= Francis McGarry =

Australian Catholic lay missionary (1897–1955)

Francis James McGarry (11 July 1897 – 21 November 1955) was a Catholic lay missionary and Protector of Aborigines who was instrumental in the establishment and day-to-day management of the Little Flower Mission in Central Australia.

== Early life ==

McGarry was born on 11 July 1897 in Wagga Wagga in New South Wales, the younger of twins and sixth child, born to John McGarry, a butcher, and his wife Catherine Elizabeth, née Jones. When his father died the family moved to Sydney where they settled in Manly and McGarry attended Marist Brothers' High School in Darlinghurst. After completing schooling McGarry worked as a clerk and warehouseman at Peterson Laing and Bruce.

McGarry served in World War I, first joining the 17th Battalion, an infantry militia, aged 18. Following this, on 28 July 1917, he enlisted in the First Australian Imperial Force with whom he served as a truck driver in the 45th Battalion in France from August 1918. He was discharged, uninjured, on 13 September 1919.

Following his return in 1922, McGarry joined the St Vincent De Paul Society where he was a weekly visitor at the Leprosarium at Little Bay, New South Wales from 1926; an act that he hid from people due to concerns about his exposure to infectious disease. On these visits McGarry offered to give pastoral care as well as delivering requested items - such as books and newspapers - to patients.

== Life in the Northern Territory ==

=== Little Flower Mission ===
McGarry moved to the Northern Territory in 1935 to assist Father P. J. Moloney in establishing the Little Flower Mission, which began in Alice Springs. In the early days, the mission was on Bath Street in the centre of Alice Springs, although it moved to the banks of Charles Creek, near the Alice Springs Telegraph Station which was then operating as The Bungalow. McGarry employed Arrernte men to build the mission here this included erecting combined church and school and Wurlies, a form of humpies, for accommodating families.

During this period McGarry fed, clothed, and taught Aboriginal children at the mission. He did not allow the children to speak the Arrernte language.

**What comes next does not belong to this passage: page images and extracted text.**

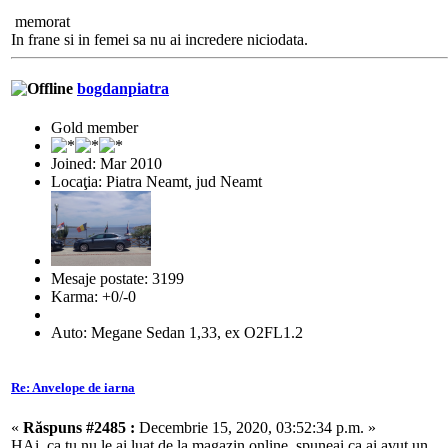
memorat
In frane si in femei sa nu ai incredere niciodata.
bogdanpiatra
Gold member
Joined: Mar 2010
Locaţia: Piatra Neamt, jud Neamt
Mesaje postate: 3199
Karma: +0/-0
Auto: Megane Sedan 1,33, ex O2FL1.2
Re: Anvelope de iarna
«
Răspuns #2485 :
Decembrie 15, 2020, 03:52:34 p.m. »
HAi, ca tu nu le ai luat de la magazin online, spuneai ca ai avut un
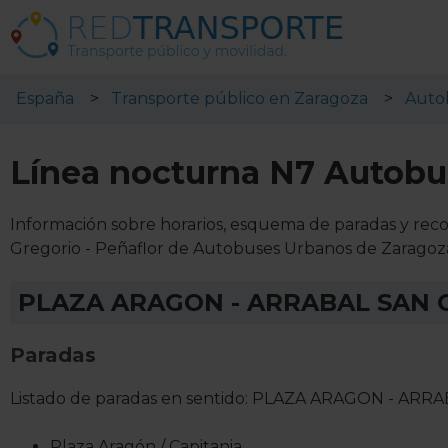
España
Transporte público en Zaragoza
Auto
Línea nocturna N7 Autobu
Información sobre horarios, esquema de paradas y reco
Gregorio - Peñaflor de Autobuses Urbanos de Zaragoz
PLAZA ARAGON - ARRABAL SAN 
Paradas
Listado de paradas en sentido: PLAZA ARAGON - AR
Plaza Aragón / Capitania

He believed that he was working quietly towards the elimination of Arrernte cultural practices, believing that they conflicted with Christianity. Examples of this include the expulsion of people in polygamous relationships from the mission camp and he believed that male initiation rites were excessively brutal and that the process made conversion to Christianity more difficult. McGarry wrote in a letter to his family that:

In these early years McGarry also obtained most of the mission's food by seeking donations and bargaining for goods in Alice Springs as well as from family and the St Vincent de Paul Society. McGarry also sold Aboriginal artefacts and weapons that were made at the mission. A key part of his missionary work was also hospital visitation, where he tended to patients and fomented deathbed conversions.

In April 1938 McGarry lost his teaching role when the Sisters of Our Lady of the Sacred Heart took over the school. McGarry found this transition very difficult and tried to maintain influence over the school, causing considerable tension with the sisters and the missionary community.

In 1942, following the bombing of Darwin, Alice Springs became a major army staging base and the mission was ordered to relocate to Arltunga, 110 km (68 miles) east of Alice Springs, which was a former mining town. To complete this move, which took two years, McGarry was responsible for locating water, building roads and escorting people to the new location. However, when the move was completed in March 1944 McGarry's role was no longer needed; the reason for this is not clear but the letters of Bishop Francis Xavier Gsell suggest that it was due to McGarry's poor relationship with the sisters.

=== Career with the Native Affairs Branch ===
In September 1944 McGarry accepted a position with the Northern Territory's Native Affairs Branch, initially as a patrol officer; a position that he had been offered earlier. In 1946, after a number of more short-term roles, McGarry was posted as superintendent of the newly established Yuendumu settlement, delivering rations and welfare services to Warlpiri and Anmatyerre people who had been displaced from their homelands and traditional food sources.

This position was, however, short-lived with McGarry being asked to step down from the role in 1948 (although he was told that he could apply for the role of the assistant). This may have been due to enforcement of the policy that only married men could be employed as superintendent or that McGarry's attitude to the arrival of Baptist missionaries was problematic. McGarry did write in a letter home that:

They will put no one over me, so ... I soon may be cutting your lawn
— Francis McGarry, Letter from Francis McGarry to the McGarry family, 9 June 1948, McGarry Papers.

McGarry resigned from his post on 20 July 1948.

== Later life ==

Following his resignation McGarry returned to Sydney, where he worked as a salesman at an auctioneers in Manly before becoming a night-watchman in order to keep his days free for charity work at the St Vincent de Paul opportunity shop.

On 21 November 1955, aged 58, McGarry died of meningitis, after a short illness. He was buried at Frenchs Forest Bushland Cemetery.

His cause for beatification was sent to the Vatican in 1970.